XML.orgXML.org
FOCUS AREAS |XML-DEV |XML.org DAILY NEWSLINK |REGISTRY |RESOURCES |ABOUT
OASIS Mailing List ArchivesView the OASIS mailing list archive below
or browse/search using MarkMail.

 


Help: OASIS Mailing Lists Help | MarkMail Help

[Date Prev] | [Thread Prev] | [Thread Next] | [Date Next] -- [Date Index] | [Thread Index]
Re: [xml-dev] XML Design: a series of an item or a collection ofspecific types of items?

Roger,

If people enter the info manually, a likely problem is someone
messing up the content of your Type or Age-Group elements.  It
could be everyday typos, or maybe a misunderstanding of the
meaning of Type (such as paperback, hardback, PDF, ePub, HTML,
etc.).  You could avoid this problem if you can forbid the use
of a DTD, and are sure that only validation tools that can limit
the possible content of the Type and Age-Group elements are
used.  Also, I would use "Subject" instead of "Field".
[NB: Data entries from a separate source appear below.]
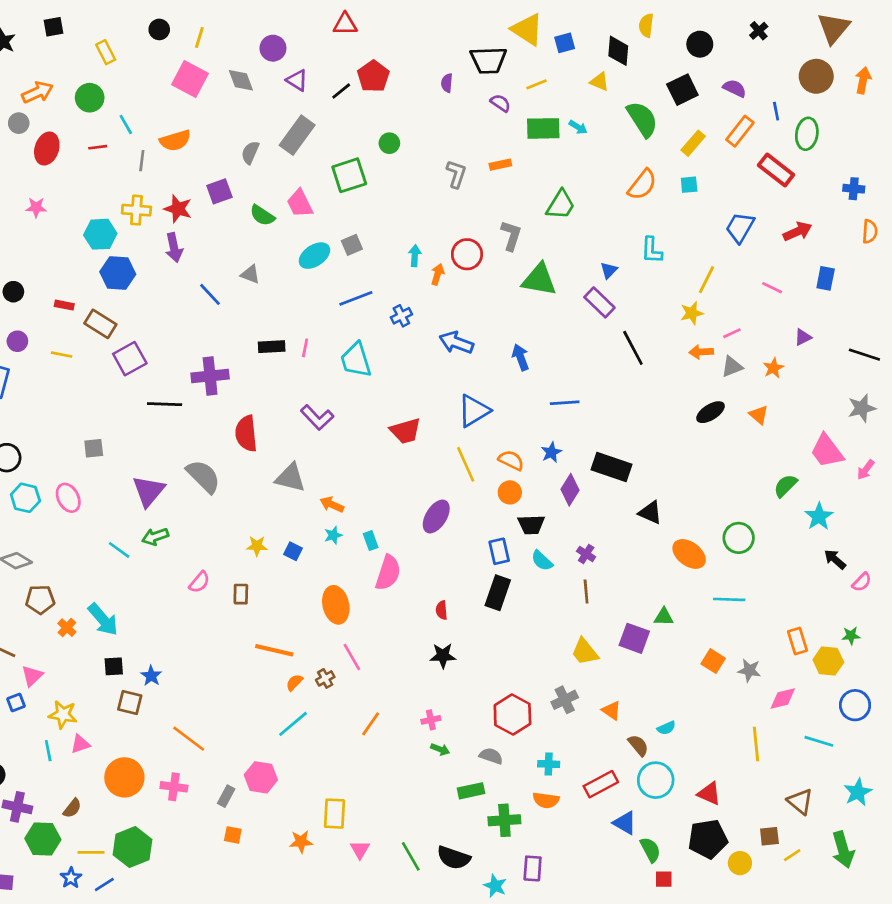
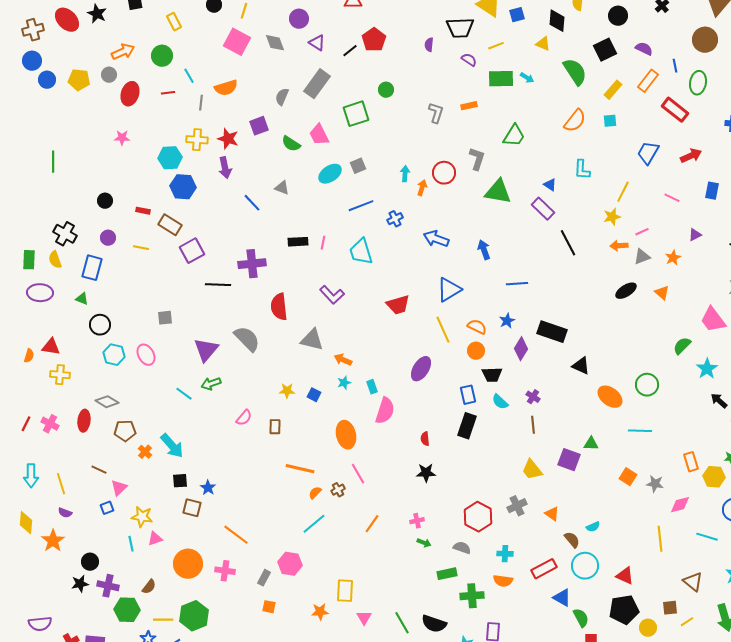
blue triangle: (609, 270) -> (550, 185), turned -40

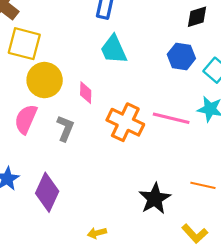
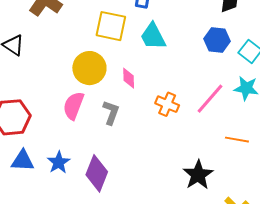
yellow square: (24, 44) -> (111, 26), moved
pink line: (171, 118) -> (210, 99), turned -60
orange cross: (125, 122) -> (167, 104), size x0.7
orange line: (203, 185) -> (237, 140), moved

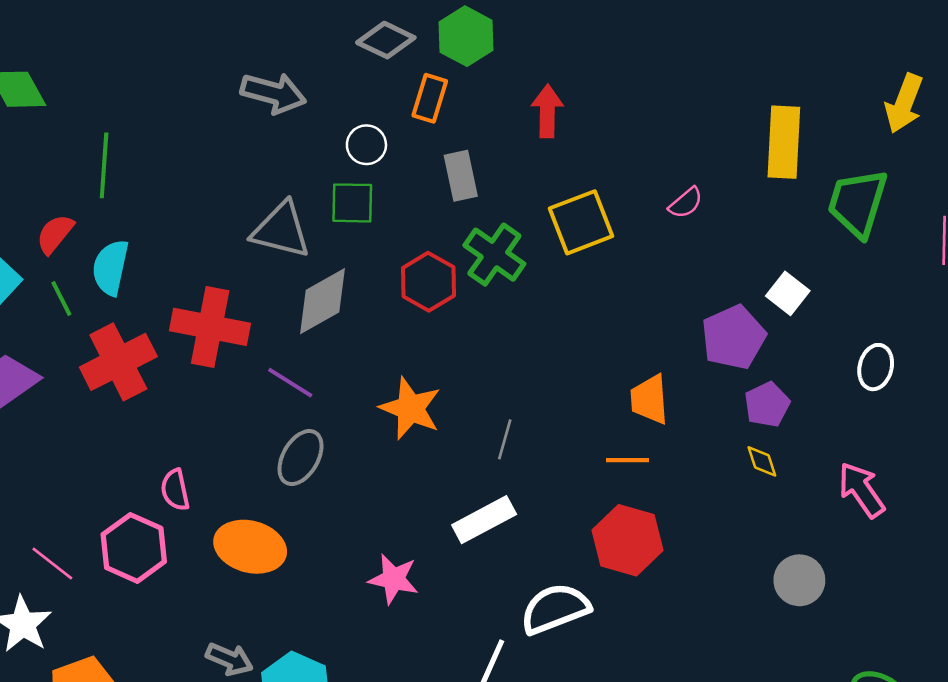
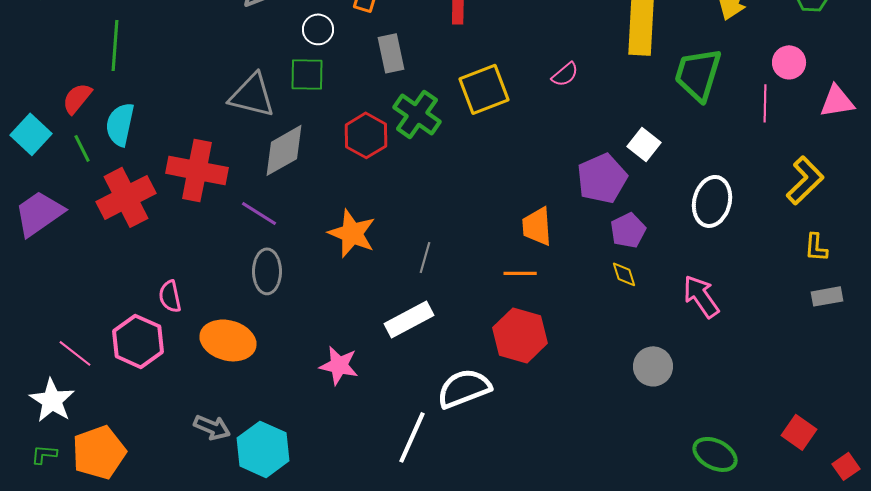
white ellipse: (876, 367) -> (712, 201), size x1.4
gray ellipse: (301, 458) -> (267, 271), turned -30

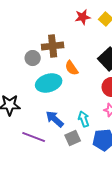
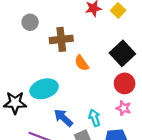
gray circle: (33, 58) -> (30, 22), moved
cyan ellipse: (49, 83) -> (44, 89), moved

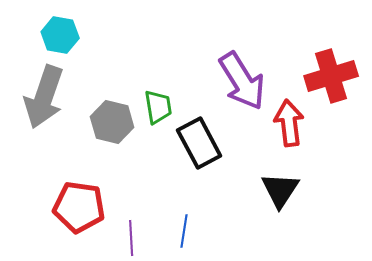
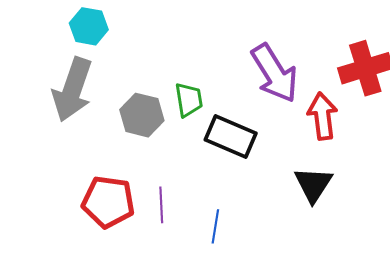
black rectangle: (199, 143) -> (231, 137), turned -39
purple line: (131, 238) -> (161, 205), moved

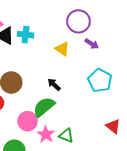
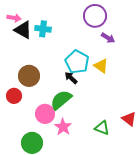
yellow triangle: (62, 49) -> (101, 66), moved
cyan pentagon: (100, 80) -> (77, 62), moved
green triangle: (66, 135) -> (102, 128), moved

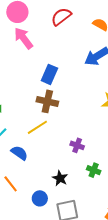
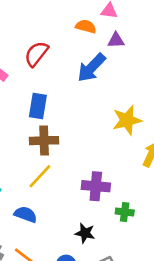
red semicircle: (61, 17) -> (36, 54), moved
purple cross: (77, 145) -> (96, 186), size x1.5

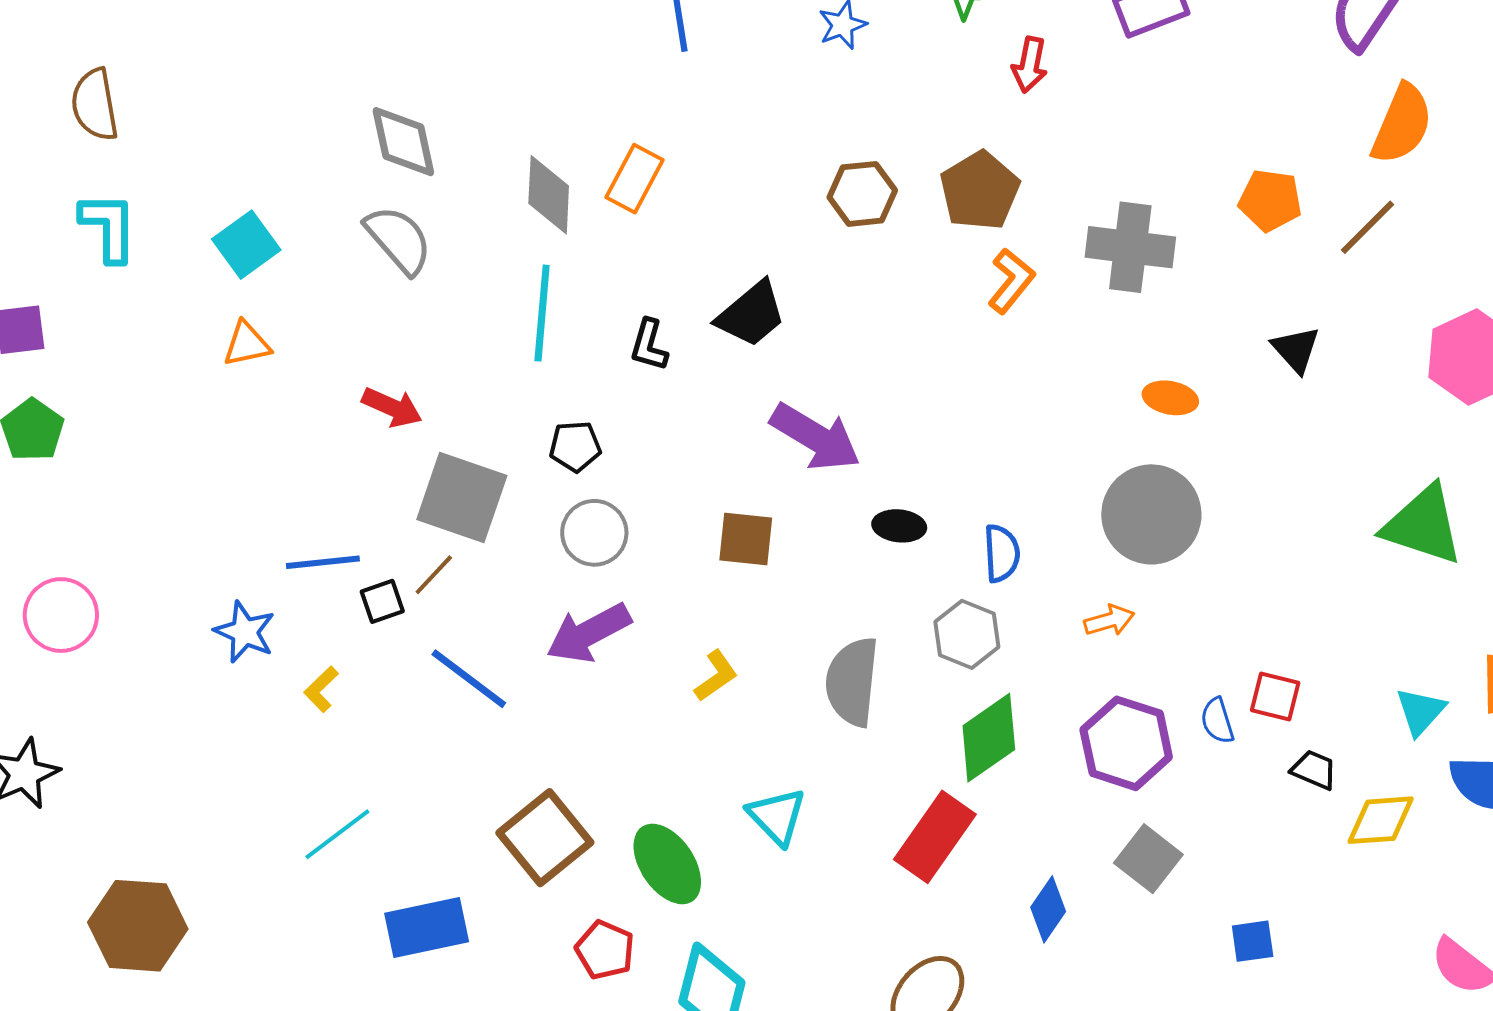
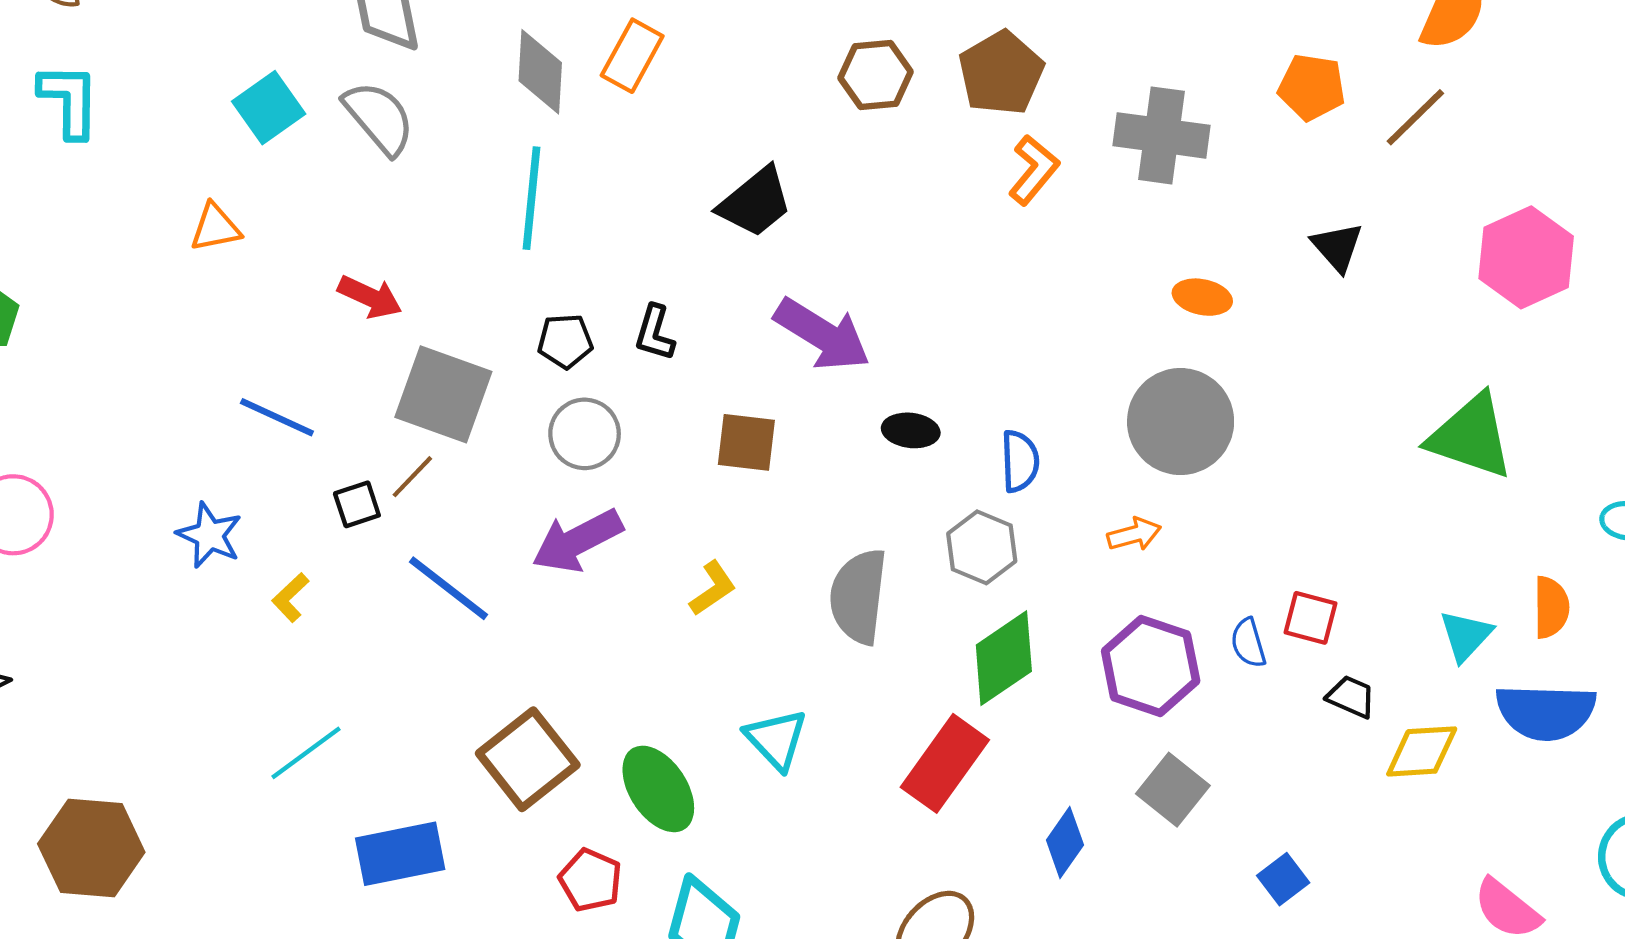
cyan square: (246, 245) -> (269, 108), moved
black L-shape: (649, 345) -> (655, 333), moved
blue line: (323, 562) -> (277, 417), moved, turned 30
blue square: (1253, 941) -> (1283, 879), turned -30

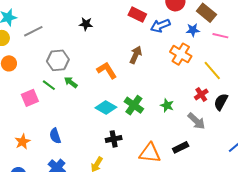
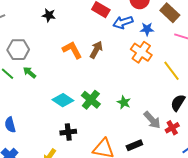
blue star: (193, 30) -> (147, 29), moved
orange L-shape: (107, 70) -> (72, 50), moved
red cross: (201, 94) -> (172, 128), moved

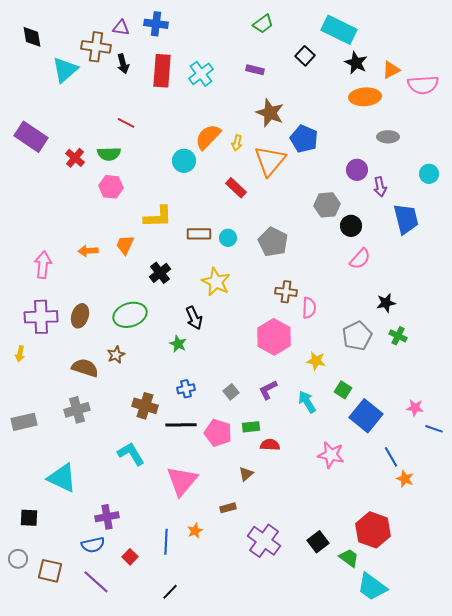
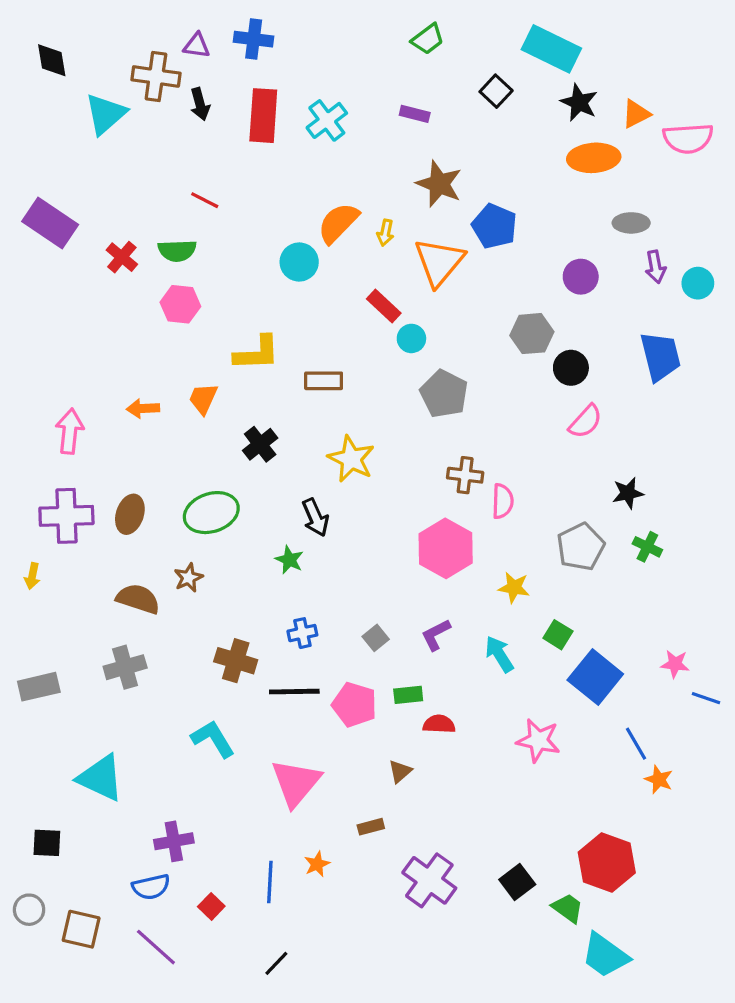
purple arrow: (380, 187) -> (656, 267), moved
cyan circle: (228, 238) -> (411, 338), moved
To allow the use of a DTD as well as other schema languages I
would...

1. make Subject an attribute and add "fiction" to "math,
   chemistry, physics, or astronomy"; and

2. make Age-Group an attribute and add "nil" to "teen, young
   adult, adult, or all" while hyphenating young-adult.

Resulting in...

<?xml version='1.0' encoding='utf-8'?>
<!DOCTYPE Books [
<!ELEMENT Books (Book)+ >
<!ATTLIST Book
  Subject (fiction|math|chemistry|physics|astronomy) #REQUIRED
  Age-Group (teen|young-adult|adult|all|nil) "nil"
>
<!ELEMENT Book      (Title, Author) >
<!ELEMENT Title     (#PCDATA) >
<!ELEMENT Author    (#PCDATA) >
]>
<Books>
    <Book Subject='astronomy'>
        <Title>Cosmos</Title>
        <Author>Carl Sagan</Author>
    </Book>
    <Book Subject='fiction' Age-Group='all'>
        <Title>The Alchemist</Title>
        <Author>Paulo Choelho</Author>
    </Book>
</Books>

As a DTD this can't enforce that all fiction books have an
Age-Group value other than nil, but you wrote "If a book is
fiction, I have data about the age-group for which it is
intended: teen, young adult, adult, or all."  To me that means
that we don't need to be concerned about cases of

    <Book Subject='fiction' Age-Group='nil'>.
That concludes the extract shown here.